To convert or not convert traditional retirement savings into a Roth IRA? That’s likely a big question Generation X will have to answer soon as they head into retirement, experts say.

Roth accounts offer retirees a lot of benefits that traditional 401(k)s don’t. Roth accounts have tax-free withdrawals, aren’t subject to required minimum distributions (RMD) and aren’t taxable to heirs.

But Roth IRAs didn’t exist until 1997, a decade or more after Gen X (born between 1965 and 1980) started working, which means there’s a good chance most of Gen X savings are in traditional accounts. With retirement closing in, they may be scrutinizing their retirement accounts and wondering if they should convert their savings to a Roth to better manage taxes in retirement.

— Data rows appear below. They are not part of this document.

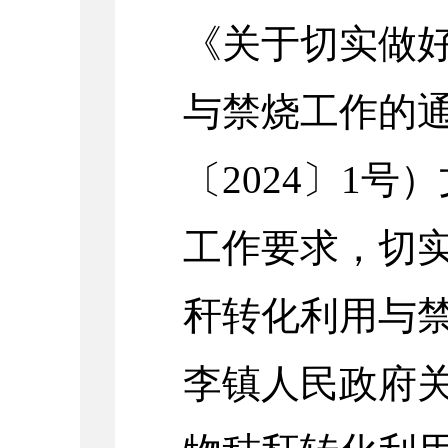
《关于切实做
与禁烧工作的
〔2024〕1
工作要求，切实
秆转化利用与
李镇人民政府关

Like most other financial decisions, “it’s a very personal decision and has to be evaluated individually,” said Jaime Eckels, wealth management partner at Plante Moran Financial Advisors.

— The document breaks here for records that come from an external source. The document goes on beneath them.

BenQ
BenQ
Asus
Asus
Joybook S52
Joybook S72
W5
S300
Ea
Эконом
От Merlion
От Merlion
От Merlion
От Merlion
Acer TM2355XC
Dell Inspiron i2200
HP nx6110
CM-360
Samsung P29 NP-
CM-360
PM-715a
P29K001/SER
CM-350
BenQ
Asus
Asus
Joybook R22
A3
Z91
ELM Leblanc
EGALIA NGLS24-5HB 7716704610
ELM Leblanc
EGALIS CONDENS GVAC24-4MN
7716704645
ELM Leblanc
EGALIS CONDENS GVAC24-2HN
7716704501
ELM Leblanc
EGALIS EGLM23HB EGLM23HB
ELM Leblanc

Below are some things experts say you should know and consider when deciding.

What is a Roth conversion?

A Roth conversion means you’re moving traditional pre-tax retirement savings to a Roth IRA. You can convert the full amount in your traditional account or just a portion of it.

Since you’ve never paid tax on the money in your traditional account, you’ll have to pay taxes on it when you move it to a Roth account, which is funded with after-tax money. The amount of money you convert will be added to your gross income that year so you can pay the tax.

Consider your tax brackets now and later

  • If you’re in a top tax bracket now and expect to remain there or move up in retirement, then you might consider converting now to eliminate tax uncertainty later, experts say.

  • If you have a period when your income drops, lowering your tax bracket, you might want to consider making a Roth conversion. Examples of such times could be if you got laid off, if you own a business and have a net operating loss, or if you took a leave of absence from work, Eckels said.

What age do you plan to retire?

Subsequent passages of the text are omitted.